[Material provided]

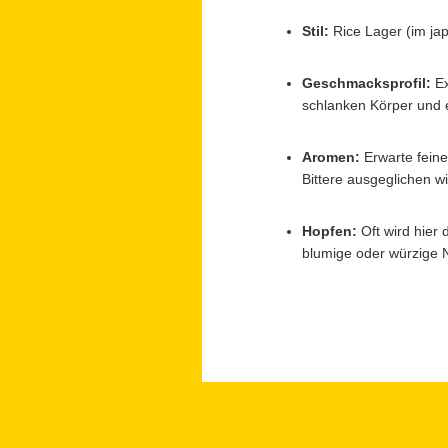
Stil:
Rice Lager (im jap
Geschmacksprofil:
Ex
schlanken Körper und e
Aromen:
Erwarte fein
Bittere ausgeglichen wi
Hopfen:
Oft wird hier 
blumige oder würzige N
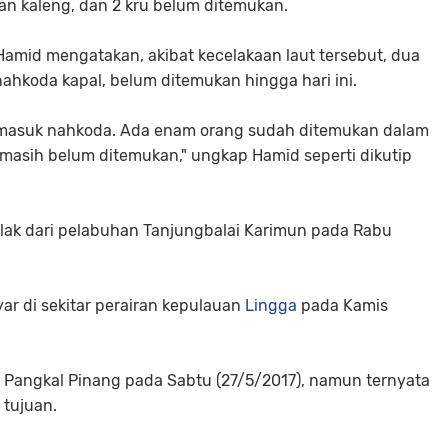
n kaleng, dan 2 kru belum ditemukan.
amid mengatakan, akibat kecelakaan laut tersebut, dua
ahkoda kapal, belum ditemukan hingga hari ini.
rmasuk nahkoda. Ada enam orang sudah ditemukan dalam
masih belum ditemukan," ungkap Hamid seperti dikutip
olak dari pelabuhan Tanjungbalai Karimun pada Rabu
yar di sekitar perairan kepulauan
Lingga
pada Kamis
 Pangkal Pinang pada Sabtu (27/5/2017), namun ternyata
 tujuan.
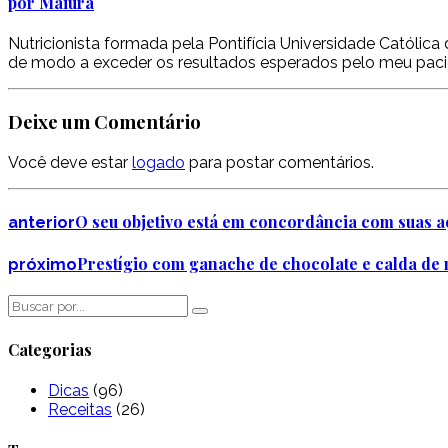
por Maiúra
Nutricionista formada pela Pontifícia Universidade Católi
de modo a exceder os resultados esperados pelo meu paci
Deixe um Comentário
Você deve estar
logado
para postar comentários.
O seu objetivo está em concordância com suas aç
anterior
Prestígio com ganache de chocolate e calda de
próximo
Categorias
Dicas
(96)
Receitas
(26)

[/Material provided]

### Aim of the task:
Your copy must reproduce the entries above in full, without their pictures.

### Response below:
Stil:
Rice Lager (im jap
Geschmacksprofil:
Ex
schlanken Körper und e
Aromen:
Erwarte fein
Bittere ausgeglichen wi
Hopfen:
Oft wird hier 
blumige oder würzige N
n kaleng, dan 2 kru belum ditemukan.
amid mengatakan, akibat kecelakaan laut tersebut, dua
ahkoda kapal, belum ditemukan hingga hari ini.
rmasuk nahkoda. Ada enam orang sudah ditemukan dalam
masih belum ditemukan," ungkap Hamid seperti dikutip
olak dari pelabuhan Tanjungbalai Karimun pada Rabu
yar di sekitar perairan kepulauan
Lingga
pada Kamis
 Pangkal Pinang pada Sabtu (27/5/2017), namun ternyata
 tujuan.
por Maiúra
Nutricionista formada pela Pontifícia Universidade Católi
de modo a exceder os resultados esperados pelo meu paci
Deixe um Comentário
Você deve estar
logado
para postar comentários.
O seu objetivo está em concordância com suas aç
anterior
Prestígio com ganache de chocolate e calda de
próximo
Categorias
Dicas
(96)
Receitas
(26)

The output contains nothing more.